A protocol and transport layer for bidirectional WebDriver should support the following usage patterns:
- Command/response pattern for simple actions like querying a target's URL.
- Command/response/event pattern for starting a long-running operation and receiving progress updates (e.g. navigation).
- Registering for async events not associated with a particular command. Useful for listening to DOM events or new targets/contexts, etc.
The protocol should also be:
- Easy to write client-side libraries for.
- Easy to document.
- Interoperable with the existing WebDriver REST-style API.
The proposed transport mechanism is WebSockets. They support the full-duplex communication that we'll need for bidirectional WebDriver scenarios, and have broad library support in multiple languages.
The proposed message format is based on JSON-RPC 2.0, but without the "jsonrpc" property and a different error message format. Unfortunately, existing JSON-RPC libraries will likely not work with WebDriver BiDi, but could likely be made to work with minor changes.
JSON-RPC is also accompanied by the OpenRPC spec; an interface description format for JSON-RPC APIs that is both human and machine-readable.
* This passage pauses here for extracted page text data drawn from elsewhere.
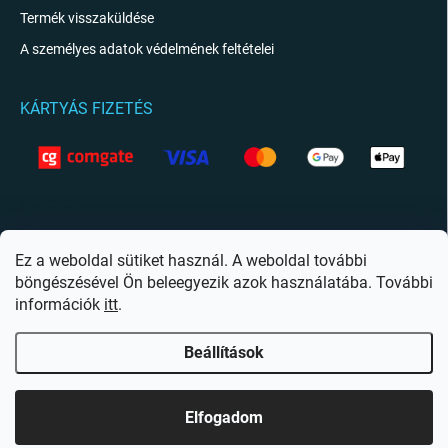
Termék visszaküldése
A személyes adatok védelmének feltételei
KÁRTYÁS FIZETÉS
KAPCSOLAT
info
@
giftio.hu
Ez a weboldal sütiket használ. A weboldal további
böngészésével Ön beleegyezik azok használatába. További
https://www.facebook.com/giftiohu
információk
itt
.
Beállítások
Copyright 2026
Giftio.hu
. Minden jog fenntartva.
Süti beállítások szerkesztése
Elfogadom
Shoptet készítette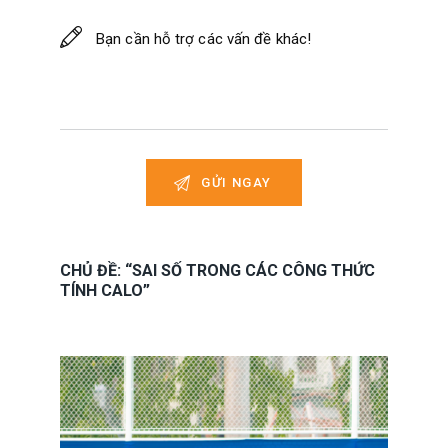
CHỦ ĐỀ: “SAI SỐ TRONG CÁC CÔNG THỨC
TÍNH CALO”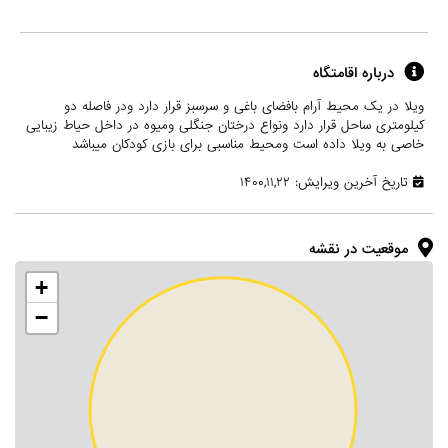
درباره اقامتگاه
ویلا در یک محیط آرام بافضای باغی و سرسبز قرار دارد ودر فاصله دو
کیلومتری ساحل قرار دارد ونواع درختان جنگلی ومیوه در داخل حیاط زیبایی
خاصی به ویلا داده است ومحیط مناسبی برای بازی کودکان میباشد
تاریخ آخرین ویرایش: ۱۴۰۰,۱۱,۲۲
موقعیت در نقشه
+
−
Using OpenRPC, we can document and describe the entire bidirectional WebDriver API, and also make it simple for clients to generate language bindings and keep them up to date. OpenRPC is recommended over OpenAPI because OpenRPC is designed specifically with JSON-RPC in mind. OpenAPI is designed to specify REST-style APIs, and so isn't as well suited to a JSON-RPC API. The OpenRPC maintainers provide tools to generate human-readable documentation and typings/bindings for various languages.
RESOLUTION: research having a more formalized schema for defining the transport layer
A simple approach for adding bidirectional communication is to keep using the existing endpoints for command/response calls, and use the WebSocket transport only for browser-to-client notifications. This requires the fewest changes to existing WebDriver implementations, but it requires the client to speak both HTTP and WebSocket. Naturally, there will be lots of existing HTTP-based automation that may want to adopt some new bidi features, so WebDriver should at least allow mixing HTTP and WebSocket messages to support this scenario. However, we should offer clients the ability to do everything using the JSON-RPC dialect if they are able.
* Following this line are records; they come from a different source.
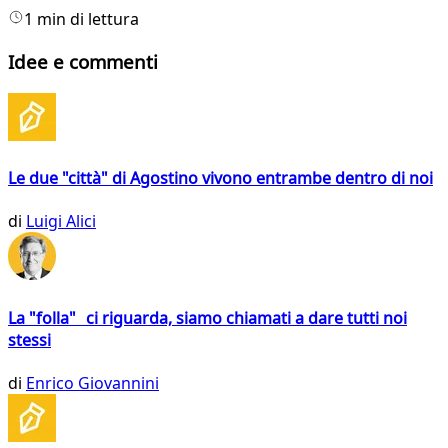
1 min di lettura
Idee e commenti
Le due "città" di Agostino vivono entrambe dentro di noi
di
Luigi Alici
La "folla" ci riguarda, siamo chiamati a dare tutti noi
stessi
di
Enrico Giovannini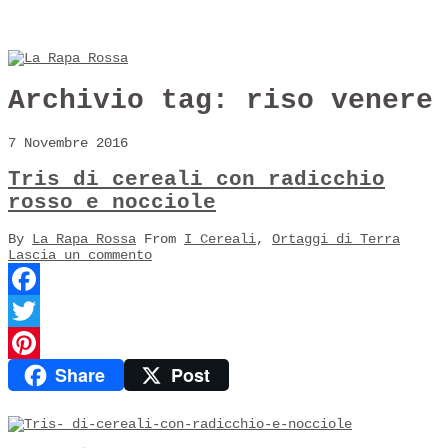
Archivio tag:
riso venere
7 Novembre 2016
Tris di cereali con radicchio
rosso e nocciole
By
La Rapa Rossa
From
I Cereali
,
Ortaggi di Terra
Lascia un commento
Facebook
Twitter
Share
Post
Pinterest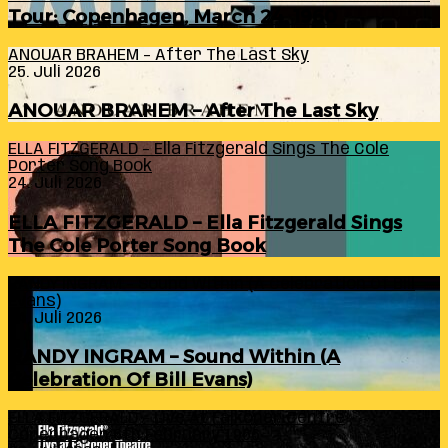
Tour: Copenhagen, March 24, 1960
ANOUAR BRAHEM – After The Last Sky
25. Juli 2026
ANOUAR BRAHEM – After The Last Sky
ELLA FITZGERALD – Ella Fitzgerald Sings The Cole
Porter Song Book
24. Juli 2026
ELLA FITZGERALD – Ella Fitzgerald Sings
The Cole Porter Song Book
RANDY INGRAM – Sound Within (A Celebration Of Bill
Evans)
24. Juli 2026
RANDY INGRAM – Sound Within (A
Celebration Of Bill Evans)
ELLA FITZGERALD – Live At Falkoner Centre
Copenhagen 6th February 1966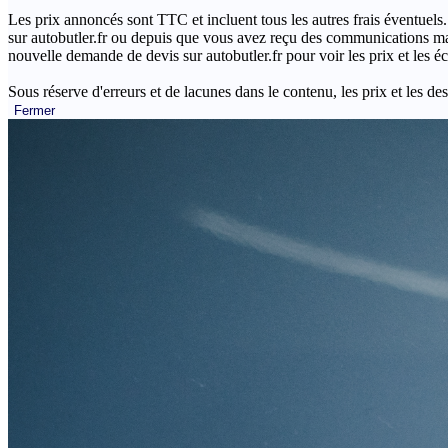
Les prix annoncés sont TTC et incluent tous les autres frais éventuels.
sur autobutler.fr ou depuis que vous avez reçu des communications mar
nouvelle demande de devis sur autobutler.fr pour voir les prix et les 
Sous réserve d'erreurs et de lacunes dans le contenu, les prix et les des
Fermer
Exposing all of WebDriver's functionality via JSON-RPC has a few advantages. The API is more consistent, the client only needs to speak one dialect, and it is easier to reason about the order or messages when they are all going over the same transport. There may be potential performance advantages too. Multiple JSON-RPC commands may be sent as a batch, compared to HTTP which requires a new HTTP request for every command the client wants to send.
The interface for the new protocol would be a set of client-to-server commands, and a set of server-to-client events. Clients can send commands and subscribe to events. An OpenRPC JSON specification is included alongside this document. It describes a JSON-RPC interpretation of the current WebDriver feature set and adds some useful events.
Below are some sample messages that illustrate what commands in the JSON-RPC-based WebDriver protocol might look like:
Sample command
{
"id": 0,
"method": "getTitle",
"params": { "browsingContextId": "<ID>" }
}
Commands include a "method" name and optional "params". Positional parameters in an array are supported, but named parameters in an object are more descriptive and map more closely to how WebDriver commands currently work.
Sample success response
{
"id": 0,
"result": { "title": "Example Domain" }
}
Responses from the server include the "id" of the command they are responding to.
Sample error response
{
"id": 0,
"error": { "code": 8, "message": "no such frame", "data": { "stacktrace": "..." } }
}
Note that in this example, "stacktrace" is embedded in the "data" property instead of alongside it (like in an WebDriver HTTP error response). This is to comply with the JSON-RPC spec for Error messages. All custom data needs to be in the "data" field.
Since events may generate a large amount of traffic over the WebSocket, and may have a runtime cost in the browser, these should be opt-in. Commands should be provided so that a client can subscribe and unsubscribe. The first step to receive events on the client side would be to send a "subscribe" command:
Subscribing to an event
{
"id": 0,
"method": "subscribe",
"params": { "event": "scriptContextCreated" }
}
Sending this command would tell the server to start firing an event (i.e. "scriptContextCreated") to the client. The client would send a matching "unsubscribe" command when they no longer want to receive that event.
Subscriptions for each event should be ref-counted on the server side. Calling subscribe would increment the ref count for an event and calling unsubscribe would decrement the ref count. The first time the client calls subscribe, the ref count goes from 0 to 1, and the WebDriver implementation would perform whatever browser-specific steps are needed to begin generating the event. When the ref count falls back to 0, the WebDriver implementation would stop generating the event.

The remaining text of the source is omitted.